G-Rg3 ve B(a)P ile tedavi edilen hEL hücrelerinde hücre canlılığı ve BPDE-DNA eklenti oluşumu.(A) B(a)P ile tedavi edilen hEL hücrelerinin canlılığı.(B) G-Rg3r ile tedavi edilen hEL hücrelerinin canlılığı.(C) G-Rg3 ile tedavi edilen hEL hücrelerinin canlılığı.(D) B(a)P ve G-Rg3r ile tedavi edilen hEL hücrelerinin canlılığı.(E) B(a)P ve G-Rg3 ile tedavi edilen hEL hücrelerinin canlılığı.(F) B(a)P ve G-Rg3 ile tedavi edilen hEL hücrelerindeki BPDE-DNA eklentisinin seviyeleri.Veriler, üçlü belirlemelerin ortalama ± standart sapması olarak ifade edilir.*P <0,05, **P <0,01, ***P <0,001.
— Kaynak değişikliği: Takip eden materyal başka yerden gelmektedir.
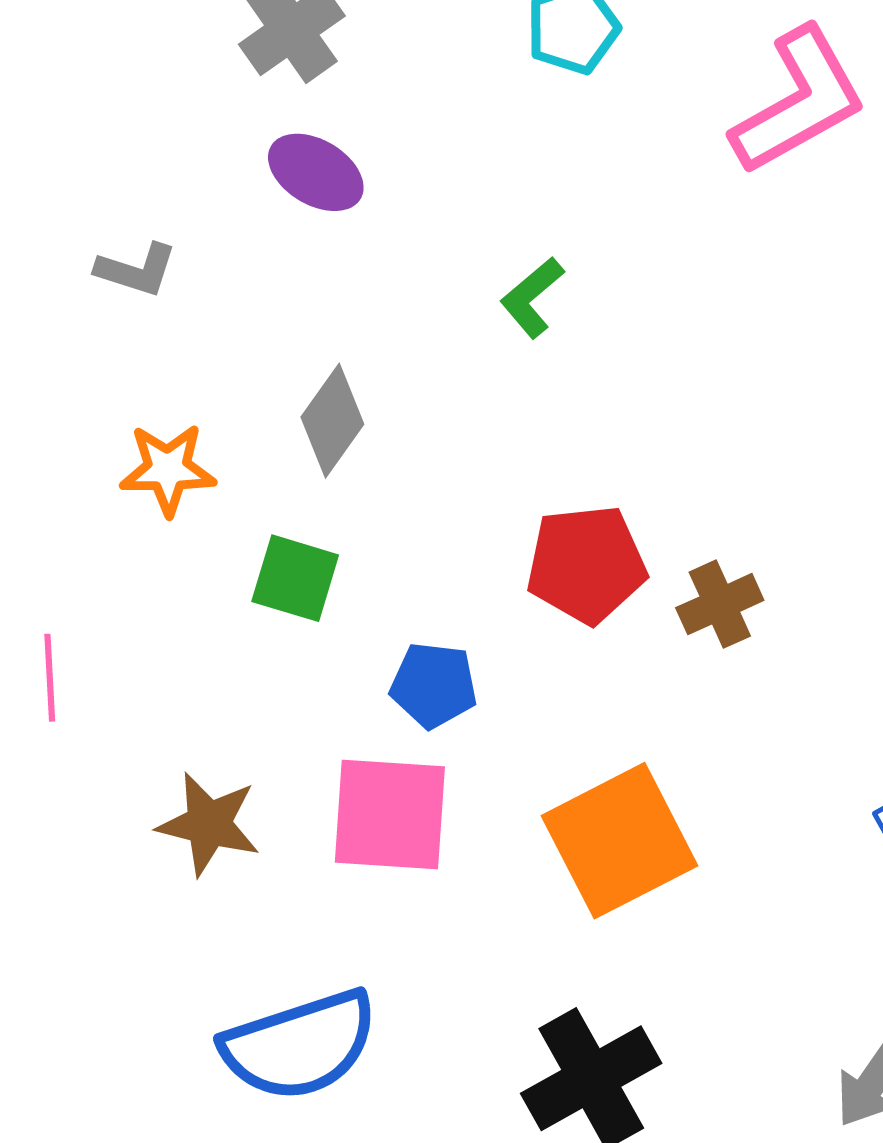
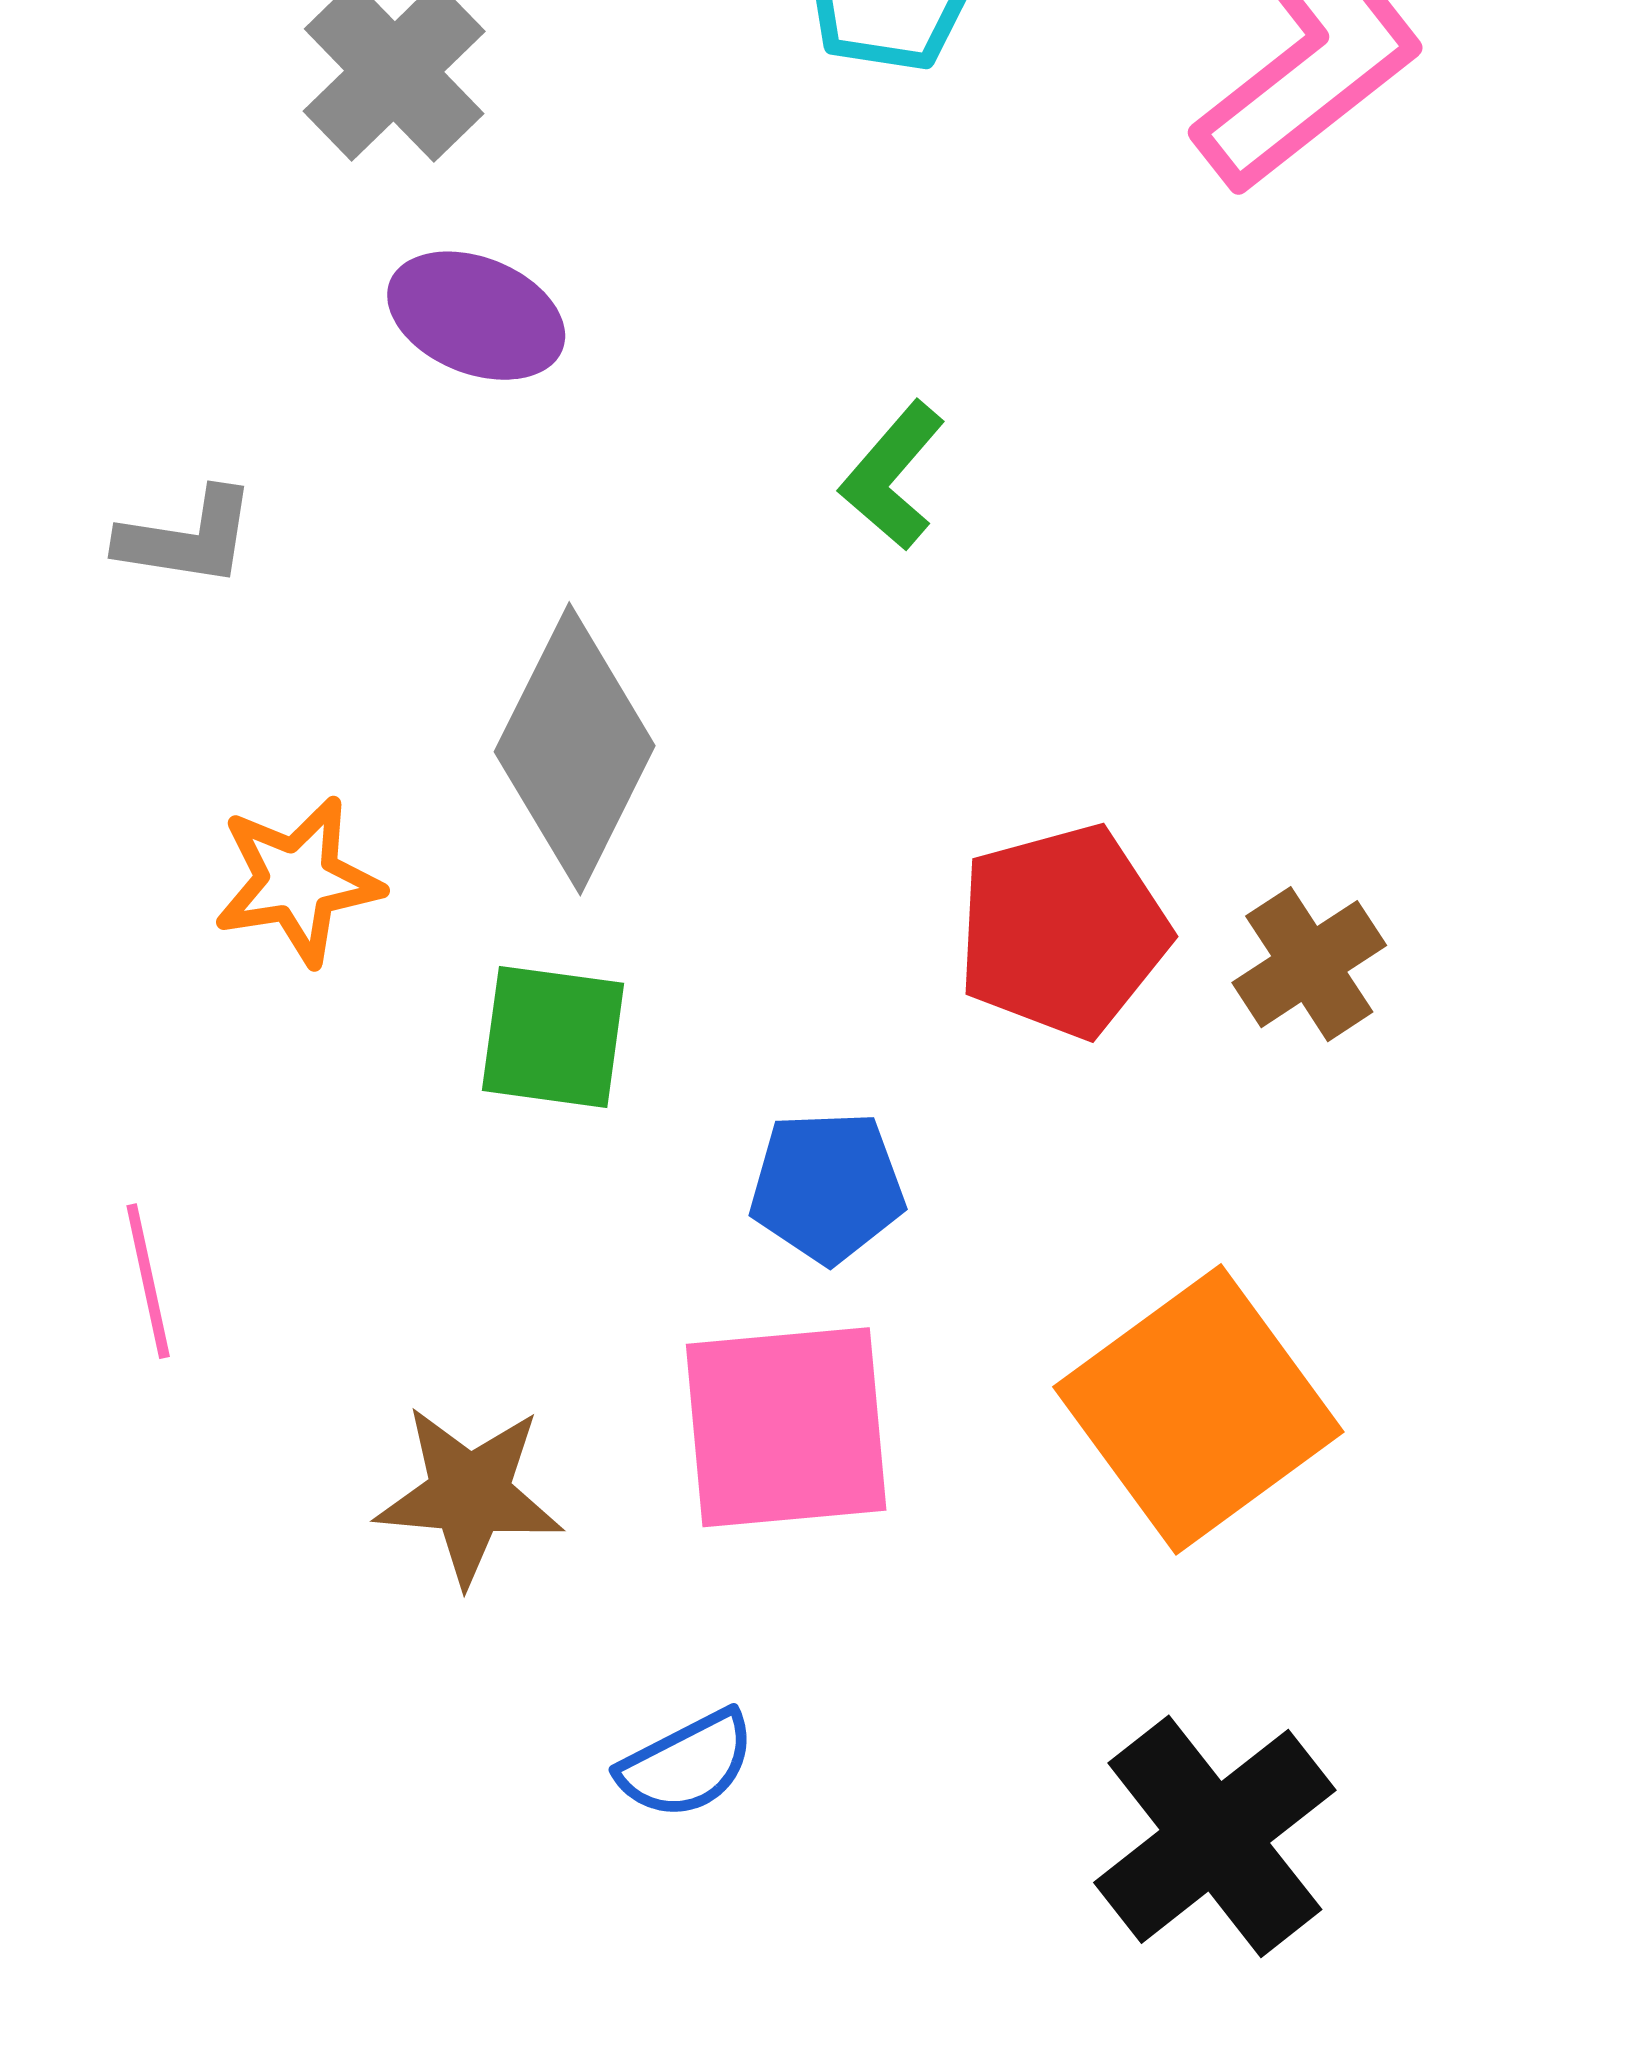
gray diamond: (332, 421) -> (575, 749), size x1.4
blue semicircle: (300, 1045) -> (687, 1764), moved, size x0.5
GST enzim ekspresyonu, 10 μM B(a)P ve 10 μM G-Rg3r veya G-Rg3s ile birlikte işlemden geçirildikten sonra tespit edildi.Sonuçlarımız B(a)P'nin GST ifadesini baskıladığını (G-Rg3r grubunda %59,7 ± 8,2 ve G-Rg3s grubunda %39 ± 4,5) ve B(a)P'nin G-Rg3r ile ilişkili olduğunu gösterdi. veya G-Rg3r ile veya G-Rg3r ile.G-Rg3'lerle birlikte tedavi, GST ifadesini geri yükledi.GST ifadesi (G-Rg3r grubunda %103,7 ± 15,5 ve G-Rg3s grubunda %110 ± 11,1, sırasıyla p < 0,05 ve p < 0,001, Şekil 6A, B ve C).GST aktivitesi, bir aktivite tahlil kiti kullanılarak değerlendirildi.Sonuçlarımız kombinasyon tedavisi grubunun yalnızca B(a)P grubuna kıyasla daha yüksek GST aktivitesine sahip olduğunu gösterdi (G-Rg3r grubunda %96,3 ± 6,6'ya karşı %35,7 ± %7,8'e karşılık G-Rg3r grubunda 92,3 ± 6,5) ).G-Rg3s grubunda %'ye karşılık %35,7 ± %7,8, p < 0,001, Şekil 6D).
B(a)P ve G-Rg3 ile tedavi edilen hEL hücrelerinde GST ve Nrf2'nin ifadesi.(A) GST ifadesinin Western blotlama yoluyla tespiti.(B) B(a)P ve G-Rg3r ile tedavi edilen hEL hücrelerinde GST'nin kantitatif ifadesi.(C) B(a)P ve G-Rg3'lerle tedavi edilen hEL hücrelerinde GST'nin kantitatif ifadesi.(D) B(a)P ve G-Rg3 ile tedavi edilen hEL hücrelerinde GST aktivitesi.(E) Nrf2 ifadesinin Western blotlama yoluyla tespiti.(F) B(a)P ve G-Rg3r ile tedavi edilen hEL hücrelerinde Nrf2'nin kantitatif ifadesi.(G) B(a)P ve G-Rg3'lerle tedavi edilen hEL hücrelerinde Nrf2'nin kantitatif ifadesi.Veriler, üçlü belirlemelerin ortalama ± standart sapması olarak ifade edilir.*P <0,05, **P <0,01, ***P <0,001.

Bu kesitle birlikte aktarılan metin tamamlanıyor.